• [EXERCISE REQUIREMENTS]
For each line in the data that includes "properti", make a copy.

• [Transcribed page contents]
-- Opening Marker --

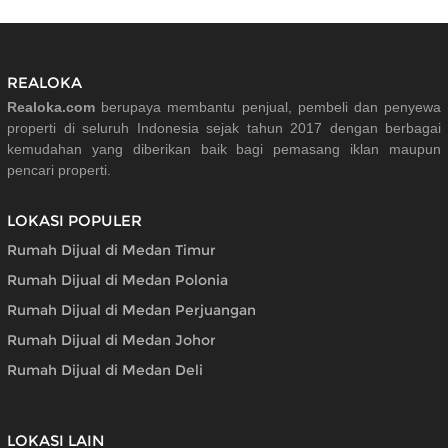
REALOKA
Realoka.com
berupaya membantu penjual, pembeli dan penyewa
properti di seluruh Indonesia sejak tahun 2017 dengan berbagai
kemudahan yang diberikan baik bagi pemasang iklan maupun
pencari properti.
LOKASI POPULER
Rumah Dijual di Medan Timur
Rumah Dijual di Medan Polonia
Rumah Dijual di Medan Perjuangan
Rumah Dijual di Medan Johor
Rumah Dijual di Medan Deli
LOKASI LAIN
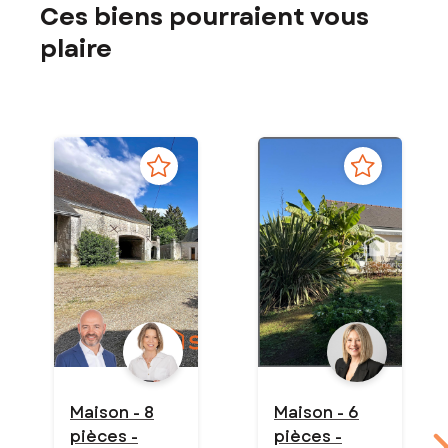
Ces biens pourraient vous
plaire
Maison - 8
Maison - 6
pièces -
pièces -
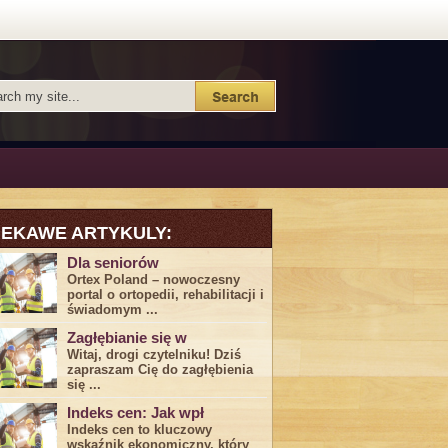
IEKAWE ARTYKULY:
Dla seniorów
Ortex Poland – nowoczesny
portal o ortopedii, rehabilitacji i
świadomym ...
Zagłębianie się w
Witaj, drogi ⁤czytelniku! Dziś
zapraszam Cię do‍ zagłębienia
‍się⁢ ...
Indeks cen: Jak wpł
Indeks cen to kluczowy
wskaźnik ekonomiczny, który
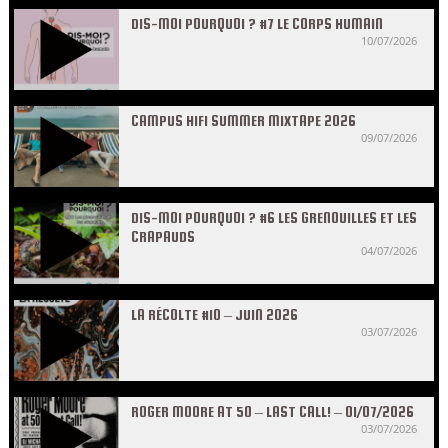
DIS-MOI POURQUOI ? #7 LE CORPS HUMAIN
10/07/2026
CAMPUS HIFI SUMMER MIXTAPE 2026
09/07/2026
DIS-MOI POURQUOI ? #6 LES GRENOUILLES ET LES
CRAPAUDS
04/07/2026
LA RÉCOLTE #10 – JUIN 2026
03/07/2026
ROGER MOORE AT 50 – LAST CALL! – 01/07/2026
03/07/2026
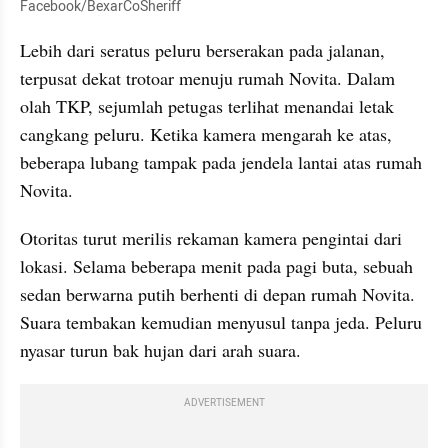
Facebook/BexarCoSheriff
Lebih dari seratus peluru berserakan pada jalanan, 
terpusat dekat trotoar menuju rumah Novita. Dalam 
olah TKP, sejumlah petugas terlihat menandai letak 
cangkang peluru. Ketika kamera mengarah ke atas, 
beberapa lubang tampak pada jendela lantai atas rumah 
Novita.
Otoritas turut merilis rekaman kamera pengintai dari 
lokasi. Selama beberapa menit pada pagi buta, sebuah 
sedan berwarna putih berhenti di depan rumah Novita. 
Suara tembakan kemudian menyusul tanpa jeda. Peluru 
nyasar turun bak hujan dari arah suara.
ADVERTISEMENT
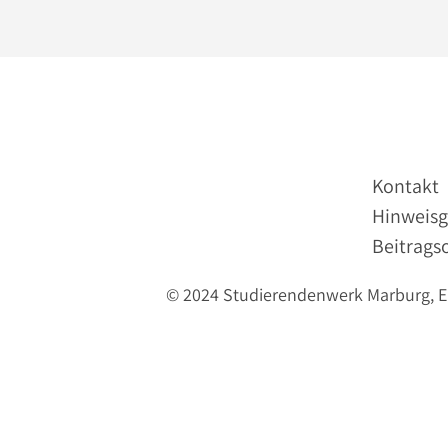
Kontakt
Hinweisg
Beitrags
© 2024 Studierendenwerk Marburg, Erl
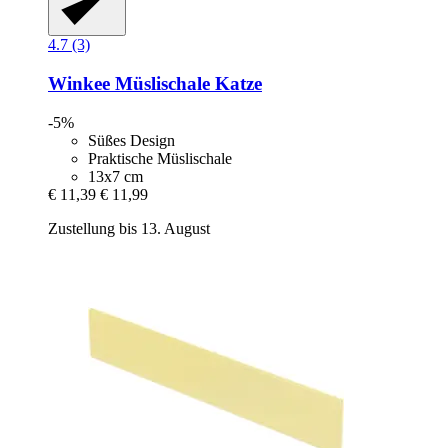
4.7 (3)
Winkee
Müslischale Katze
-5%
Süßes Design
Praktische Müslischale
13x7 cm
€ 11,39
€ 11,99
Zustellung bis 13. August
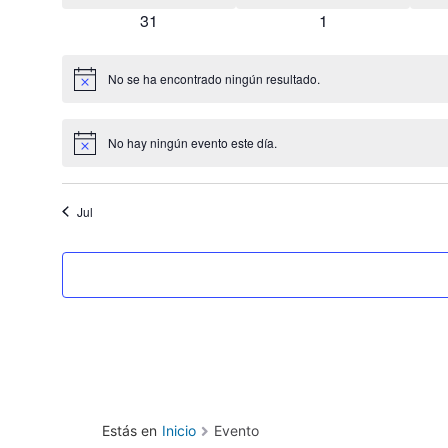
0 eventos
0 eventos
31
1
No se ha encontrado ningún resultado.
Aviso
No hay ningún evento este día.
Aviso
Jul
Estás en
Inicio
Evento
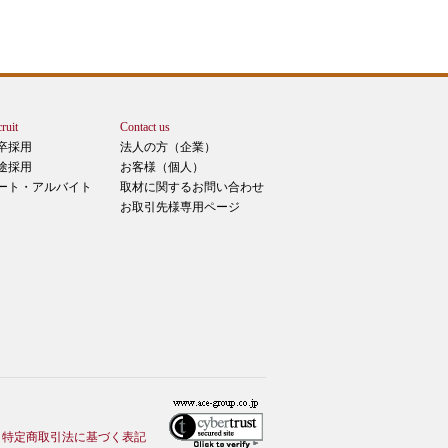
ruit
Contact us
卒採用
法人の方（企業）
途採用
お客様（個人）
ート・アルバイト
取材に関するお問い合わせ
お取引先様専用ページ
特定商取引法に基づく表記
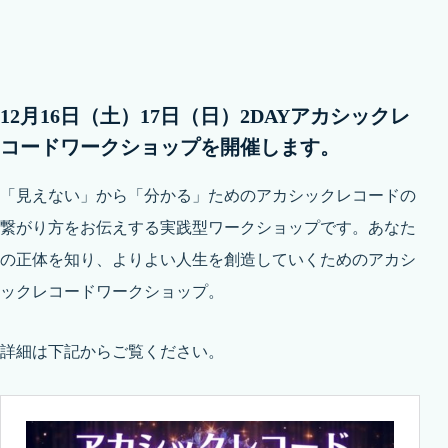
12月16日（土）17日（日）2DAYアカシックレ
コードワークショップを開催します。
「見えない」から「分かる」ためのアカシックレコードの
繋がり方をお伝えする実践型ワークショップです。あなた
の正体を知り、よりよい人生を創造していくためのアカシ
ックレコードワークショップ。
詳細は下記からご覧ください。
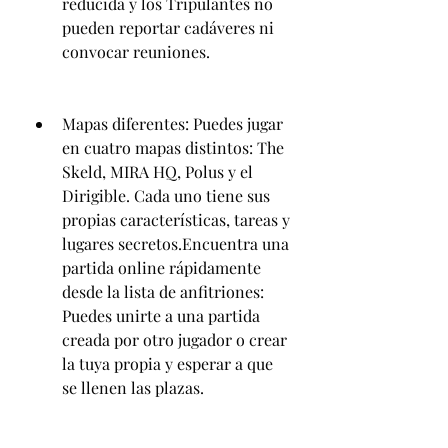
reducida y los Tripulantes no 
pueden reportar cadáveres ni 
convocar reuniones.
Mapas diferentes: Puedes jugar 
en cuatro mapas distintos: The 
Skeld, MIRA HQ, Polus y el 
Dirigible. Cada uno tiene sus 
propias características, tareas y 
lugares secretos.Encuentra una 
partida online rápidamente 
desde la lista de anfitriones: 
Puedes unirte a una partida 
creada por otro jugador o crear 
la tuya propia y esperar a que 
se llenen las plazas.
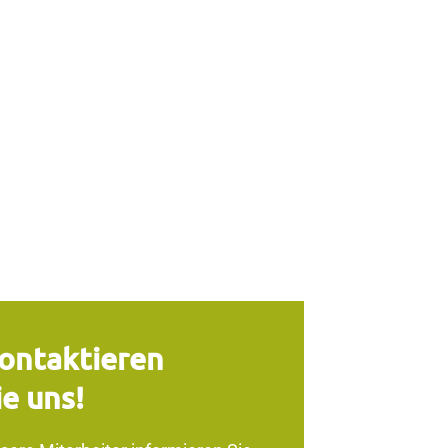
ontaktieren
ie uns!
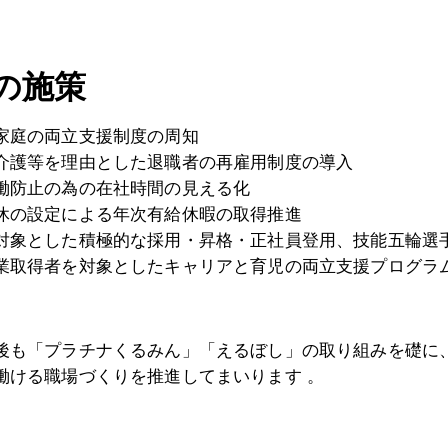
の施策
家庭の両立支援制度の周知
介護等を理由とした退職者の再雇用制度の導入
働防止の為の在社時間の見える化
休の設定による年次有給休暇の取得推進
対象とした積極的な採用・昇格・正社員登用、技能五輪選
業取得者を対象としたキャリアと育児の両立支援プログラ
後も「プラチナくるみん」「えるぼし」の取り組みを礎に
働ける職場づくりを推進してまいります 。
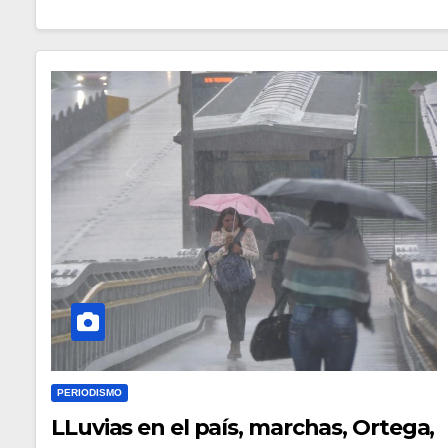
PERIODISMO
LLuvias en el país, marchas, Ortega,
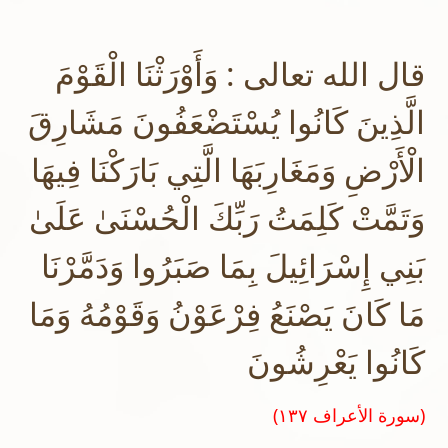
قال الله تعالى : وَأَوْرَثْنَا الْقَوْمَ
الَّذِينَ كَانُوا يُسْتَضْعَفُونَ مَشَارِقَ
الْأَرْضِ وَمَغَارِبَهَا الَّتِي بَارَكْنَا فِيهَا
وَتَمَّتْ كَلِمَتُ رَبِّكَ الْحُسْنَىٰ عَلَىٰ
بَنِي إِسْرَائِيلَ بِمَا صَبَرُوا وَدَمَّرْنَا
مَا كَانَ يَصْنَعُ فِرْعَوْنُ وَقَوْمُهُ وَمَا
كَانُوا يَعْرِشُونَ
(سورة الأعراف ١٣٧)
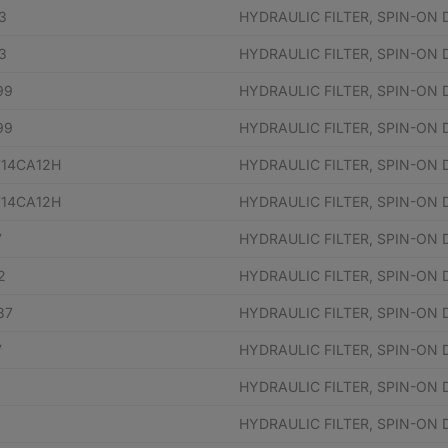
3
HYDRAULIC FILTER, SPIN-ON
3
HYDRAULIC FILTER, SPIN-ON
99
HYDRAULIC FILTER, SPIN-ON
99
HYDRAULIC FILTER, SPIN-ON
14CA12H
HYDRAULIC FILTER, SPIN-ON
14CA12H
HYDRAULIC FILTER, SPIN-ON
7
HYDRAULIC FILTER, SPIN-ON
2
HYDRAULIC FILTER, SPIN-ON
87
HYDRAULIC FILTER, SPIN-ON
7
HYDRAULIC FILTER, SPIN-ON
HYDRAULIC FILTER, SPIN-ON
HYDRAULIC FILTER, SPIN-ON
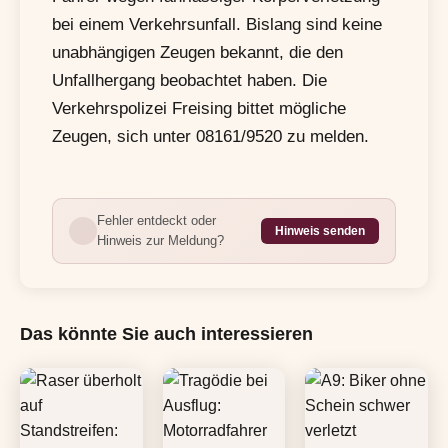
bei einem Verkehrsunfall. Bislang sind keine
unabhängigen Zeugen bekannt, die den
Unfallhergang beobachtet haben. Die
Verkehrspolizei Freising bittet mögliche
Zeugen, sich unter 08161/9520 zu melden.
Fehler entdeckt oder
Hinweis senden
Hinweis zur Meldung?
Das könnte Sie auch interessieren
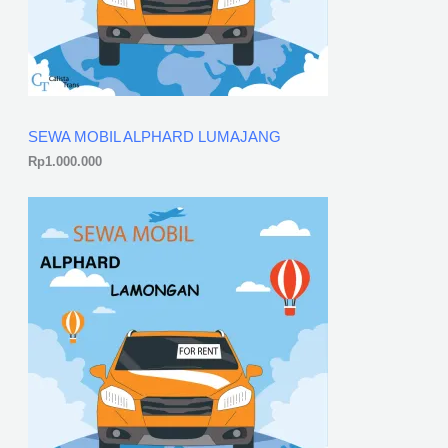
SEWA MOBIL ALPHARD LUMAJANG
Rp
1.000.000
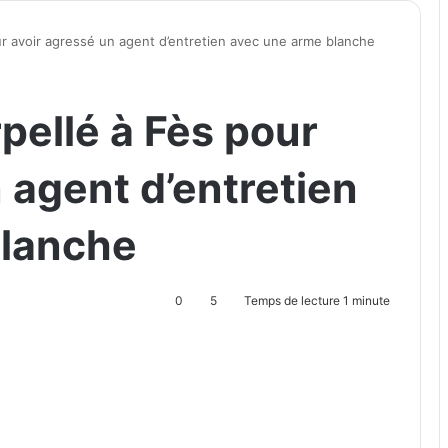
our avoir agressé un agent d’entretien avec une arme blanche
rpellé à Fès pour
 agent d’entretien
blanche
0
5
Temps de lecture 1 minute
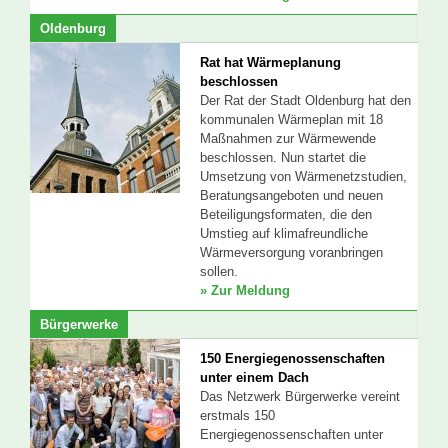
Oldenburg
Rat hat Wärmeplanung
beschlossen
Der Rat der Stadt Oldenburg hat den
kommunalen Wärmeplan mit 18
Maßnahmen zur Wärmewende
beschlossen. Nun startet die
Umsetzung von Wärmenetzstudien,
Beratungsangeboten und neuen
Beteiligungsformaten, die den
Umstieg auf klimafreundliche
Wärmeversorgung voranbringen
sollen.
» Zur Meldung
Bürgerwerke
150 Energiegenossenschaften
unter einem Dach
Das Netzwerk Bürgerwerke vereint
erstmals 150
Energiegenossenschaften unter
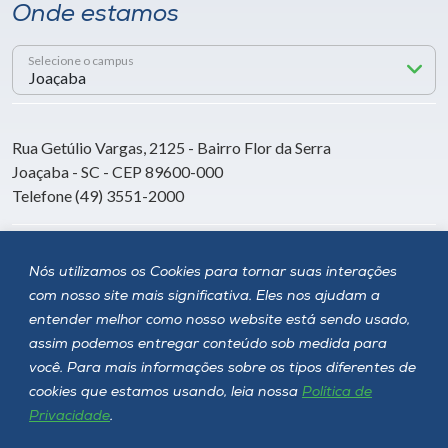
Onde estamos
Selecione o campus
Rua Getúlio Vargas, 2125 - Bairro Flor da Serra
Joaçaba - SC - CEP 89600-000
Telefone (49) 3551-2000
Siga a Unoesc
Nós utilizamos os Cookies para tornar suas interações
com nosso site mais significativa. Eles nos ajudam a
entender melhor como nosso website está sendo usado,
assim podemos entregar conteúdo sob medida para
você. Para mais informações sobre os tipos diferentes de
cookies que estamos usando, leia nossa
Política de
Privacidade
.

-- Closing Marker --

• [PROBLEM SOLUTION]
properti di seluruh Indonesia sejak tahun 2017 dengan berbagai
pencari properti.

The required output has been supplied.